> **Task directions**
Print exactly the lines that run from the one containing "Every meeting turns" to the final line of the data, both included, and print none of the pictures.

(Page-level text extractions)

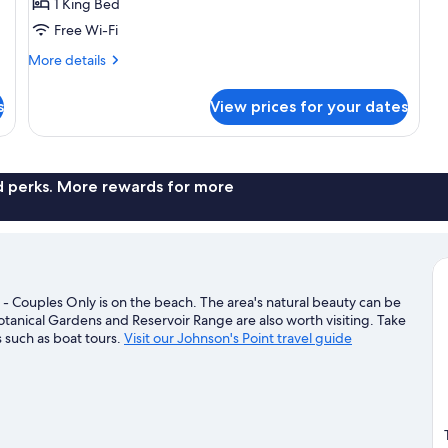
1 King Bed
Cottage
Free Wi-Fi
More
More details
details
for
s
View prices for your dates
Beachfront
Sanctuary
Pool
Cottage
nd perks. More rewards for more
 - Couples Only is on the beach. The area's natural beauty can be
tanical Gardens and Reservoir Range are also worth visiting. Take
 such as boat tours.
Visit our Johnson's Point travel guide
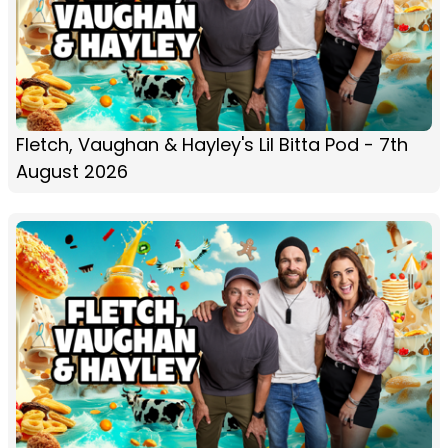
Fletch, Vaughan & Hayley's Lil Bitta Pod - 7th
August 2026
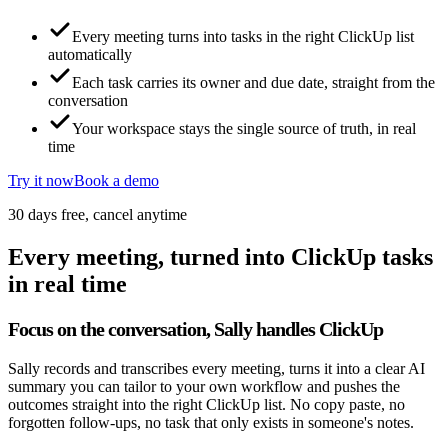
Every meeting turns into tasks in the right ClickUp list
automatically
Each task carries its owner and due date, straight from the
conversation
Your workspace stays the single source of truth, in real
time
Try it now
Book a demo
30 days free, cancel anytime
Every meeting, turned into ClickUp tasks
in real time
Focus on the conversation, Sally handles ClickUp
Sally records and transcribes every meeting, turns it into a clear AI
summary you can tailor to your own workflow and pushes the
outcomes straight into the right ClickUp list. No copy paste, no
forgotten follow-ups, no task that only exists in someone's notes.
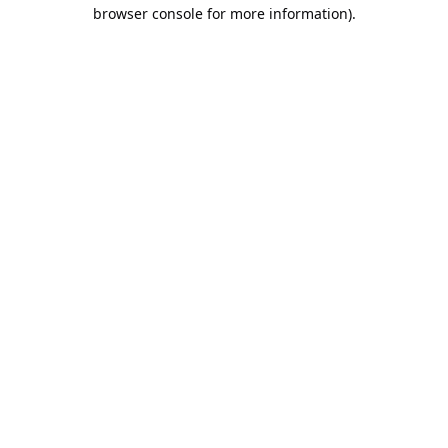
browser console for more information).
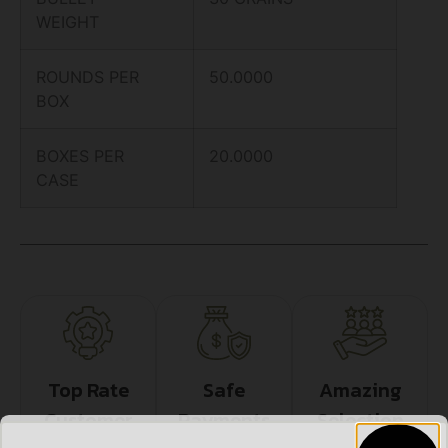
WEIGHT
ROUNDS PER
50.0000
BOX
BOXES PER
20.0000
CASE
Top Rate
Safe
Amazing
Customer
Payments
Selection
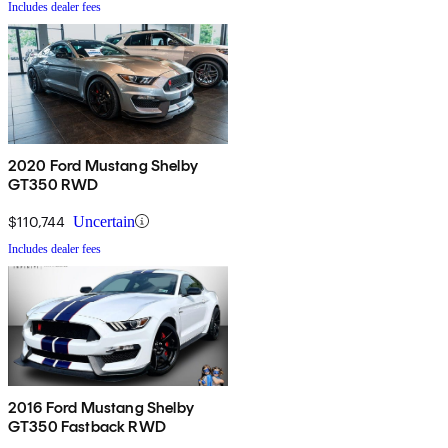
Includes dealer fees
2020 Ford Mustang Shelby
GT350 RWD
$110,744
Uncertain
Includes dealer fees
2016 Ford Mustang Shelby
GT350 Fastback RWD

> **Written response**
Every meeting turns into tasks in the right ClickUp list
automatically
Each task carries its owner and due date, straight from the
conversation
Your workspace stays the single source of truth, in real
time
Try it now
Book a demo
30 days free, cancel anytime
Every meeting, turned into ClickUp tasks
in real time
Focus on the conversation, Sally handles ClickUp
Sally records and transcribes every meeting, turns it into a clear AI
summary you can tailor to your own workflow and pushes the
outcomes straight into the right ClickUp list. No copy paste, no
forgotten follow-ups, no task that only exists in someone's notes.
browser console for more information).
WEIGHT
ROUNDS PER
50.0000
BOX
BOXES PER
20.0000
CASE
Top Rate
Safe
Amazing
Customer
Payments
Selection
Includes dealer fees
2020 Ford Mustang Shelby
GT350 RWD
$110,744
Uncertain
Includes dealer fees
2016 Ford Mustang Shelby
GT350 Fastback RWD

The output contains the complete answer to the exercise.